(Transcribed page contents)
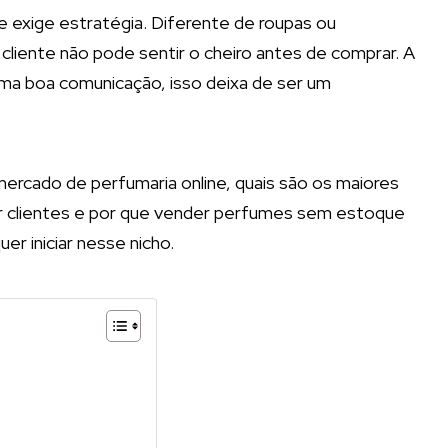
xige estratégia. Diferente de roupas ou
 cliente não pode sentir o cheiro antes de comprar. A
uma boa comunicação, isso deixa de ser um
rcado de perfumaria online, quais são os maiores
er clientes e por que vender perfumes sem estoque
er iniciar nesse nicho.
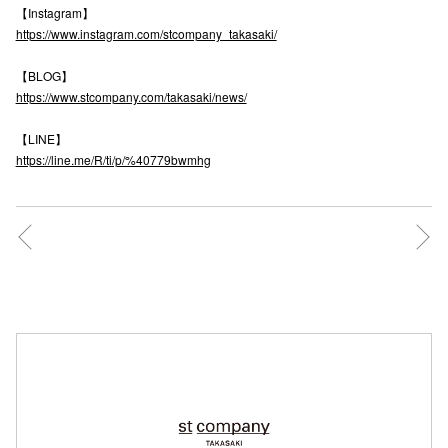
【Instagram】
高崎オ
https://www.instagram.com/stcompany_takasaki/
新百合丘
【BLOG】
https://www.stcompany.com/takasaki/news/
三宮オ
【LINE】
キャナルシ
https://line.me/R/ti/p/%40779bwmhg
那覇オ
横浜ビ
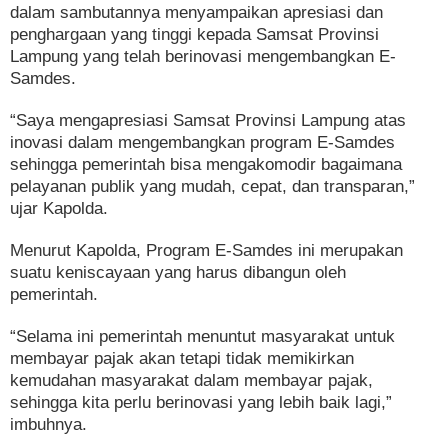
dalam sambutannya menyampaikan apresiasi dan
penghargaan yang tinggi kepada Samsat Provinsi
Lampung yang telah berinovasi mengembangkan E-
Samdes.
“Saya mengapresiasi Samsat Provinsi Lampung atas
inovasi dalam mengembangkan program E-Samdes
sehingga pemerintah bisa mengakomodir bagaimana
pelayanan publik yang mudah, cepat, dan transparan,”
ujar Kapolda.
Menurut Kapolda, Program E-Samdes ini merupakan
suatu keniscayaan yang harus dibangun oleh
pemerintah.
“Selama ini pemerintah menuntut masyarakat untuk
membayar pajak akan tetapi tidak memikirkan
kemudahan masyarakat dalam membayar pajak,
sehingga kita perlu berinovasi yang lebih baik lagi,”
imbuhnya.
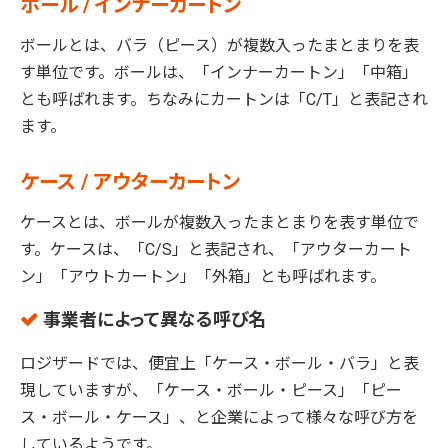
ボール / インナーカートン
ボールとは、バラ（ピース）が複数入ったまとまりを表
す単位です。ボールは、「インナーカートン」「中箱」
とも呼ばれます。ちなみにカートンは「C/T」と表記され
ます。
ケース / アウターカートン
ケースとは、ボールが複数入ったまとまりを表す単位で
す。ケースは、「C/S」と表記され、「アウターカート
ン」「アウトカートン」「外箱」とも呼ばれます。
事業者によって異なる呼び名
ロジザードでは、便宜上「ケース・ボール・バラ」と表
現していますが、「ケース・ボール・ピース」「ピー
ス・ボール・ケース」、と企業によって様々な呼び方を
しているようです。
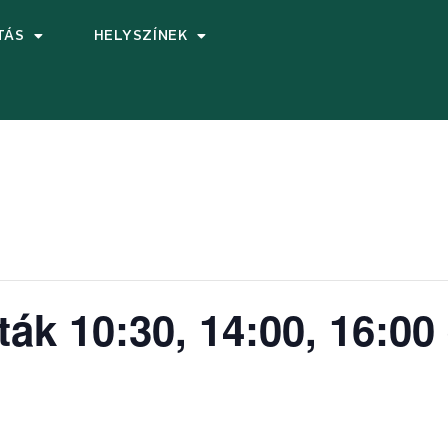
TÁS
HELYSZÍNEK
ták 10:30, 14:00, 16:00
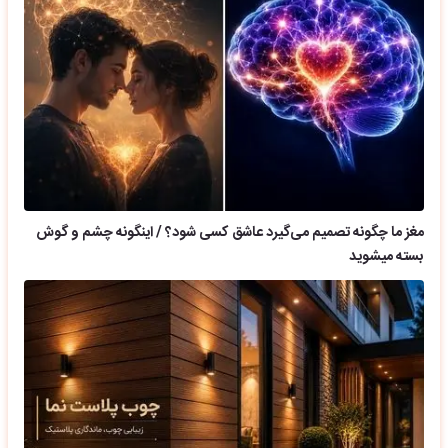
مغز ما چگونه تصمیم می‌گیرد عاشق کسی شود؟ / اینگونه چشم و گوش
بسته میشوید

--

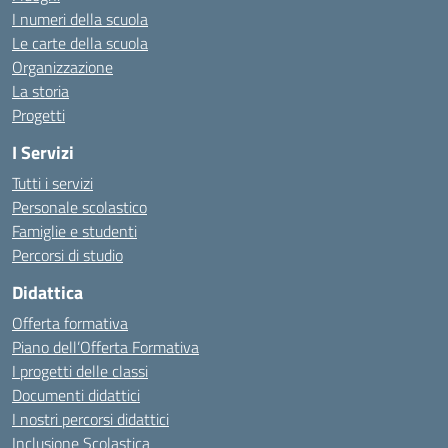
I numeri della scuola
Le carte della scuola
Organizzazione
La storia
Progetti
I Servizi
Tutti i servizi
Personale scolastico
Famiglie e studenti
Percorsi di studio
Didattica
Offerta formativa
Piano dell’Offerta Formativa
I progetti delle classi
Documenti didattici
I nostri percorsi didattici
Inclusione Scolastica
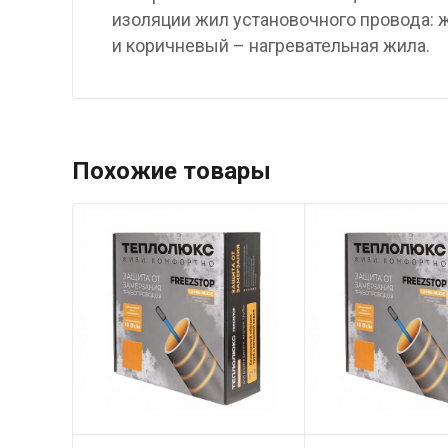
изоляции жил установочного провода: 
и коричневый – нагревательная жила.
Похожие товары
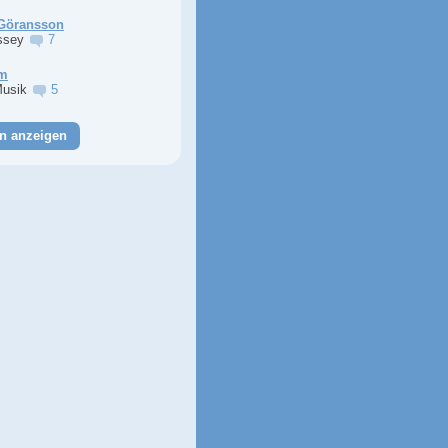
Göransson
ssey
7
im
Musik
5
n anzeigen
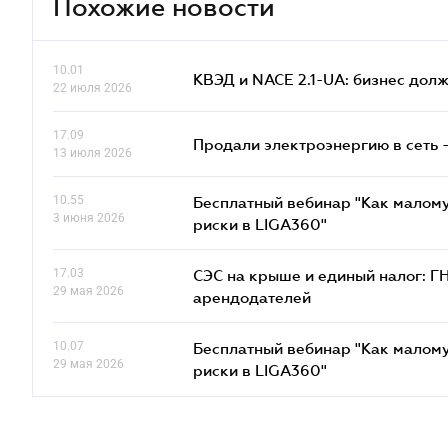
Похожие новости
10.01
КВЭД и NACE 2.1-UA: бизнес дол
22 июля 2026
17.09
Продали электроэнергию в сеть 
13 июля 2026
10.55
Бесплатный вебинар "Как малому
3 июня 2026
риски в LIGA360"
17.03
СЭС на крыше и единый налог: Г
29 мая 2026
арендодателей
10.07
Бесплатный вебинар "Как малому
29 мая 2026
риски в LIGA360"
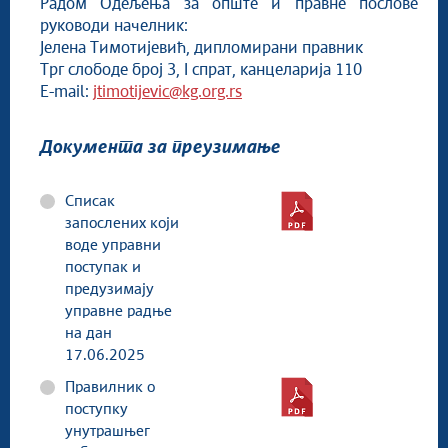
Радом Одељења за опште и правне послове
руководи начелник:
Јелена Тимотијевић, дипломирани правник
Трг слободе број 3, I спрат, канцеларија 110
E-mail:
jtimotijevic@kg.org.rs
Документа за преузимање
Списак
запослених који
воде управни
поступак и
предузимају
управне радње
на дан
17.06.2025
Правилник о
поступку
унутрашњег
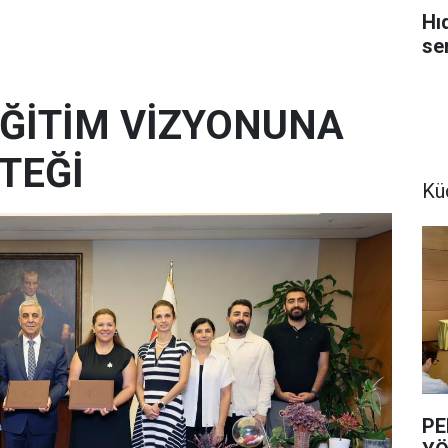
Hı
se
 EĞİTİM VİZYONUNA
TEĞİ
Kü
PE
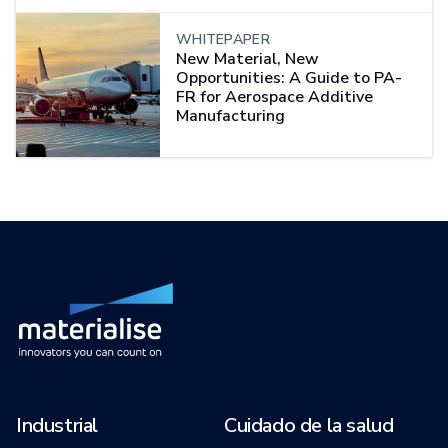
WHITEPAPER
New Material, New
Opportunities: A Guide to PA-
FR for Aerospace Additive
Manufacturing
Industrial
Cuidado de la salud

* * *

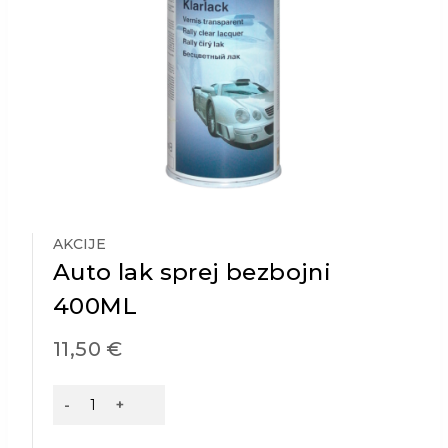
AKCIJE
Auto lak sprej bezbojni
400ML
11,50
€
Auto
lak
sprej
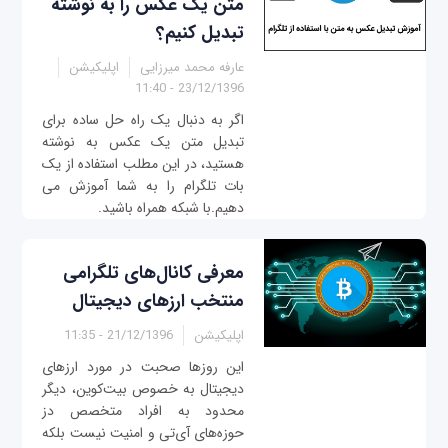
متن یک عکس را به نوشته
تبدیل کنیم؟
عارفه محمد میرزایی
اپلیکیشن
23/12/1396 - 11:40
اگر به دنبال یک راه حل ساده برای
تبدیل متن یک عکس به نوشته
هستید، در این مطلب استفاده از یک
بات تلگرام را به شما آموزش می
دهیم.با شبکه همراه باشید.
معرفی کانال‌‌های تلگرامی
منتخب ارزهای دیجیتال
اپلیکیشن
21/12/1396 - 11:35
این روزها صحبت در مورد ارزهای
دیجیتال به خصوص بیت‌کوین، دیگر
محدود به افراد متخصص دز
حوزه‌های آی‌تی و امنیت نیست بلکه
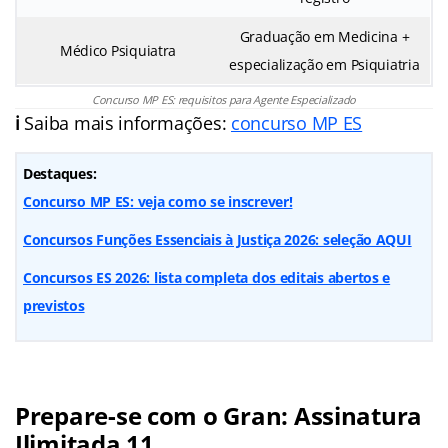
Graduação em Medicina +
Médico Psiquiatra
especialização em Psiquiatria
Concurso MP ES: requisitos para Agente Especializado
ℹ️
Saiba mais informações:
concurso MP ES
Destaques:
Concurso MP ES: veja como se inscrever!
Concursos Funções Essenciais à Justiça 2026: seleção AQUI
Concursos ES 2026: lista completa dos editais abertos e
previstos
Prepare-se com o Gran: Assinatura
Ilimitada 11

→ Problem requirements: Out of the records above, return only the lines from the one with "EĞİTİM VİZYONUNA" through the one with "Cuidado de la salud", exactly, and none of the pictures.

→ Output for this exercise:
 EĞİTİM VİZYONUNA
TEĞİ
Kü
PE
WHITEPAPER
New Material, New
Opportunities: A Guide to PA-
FR for Aerospace Additive
Manufacturing
Industrial
Cuidado de la salud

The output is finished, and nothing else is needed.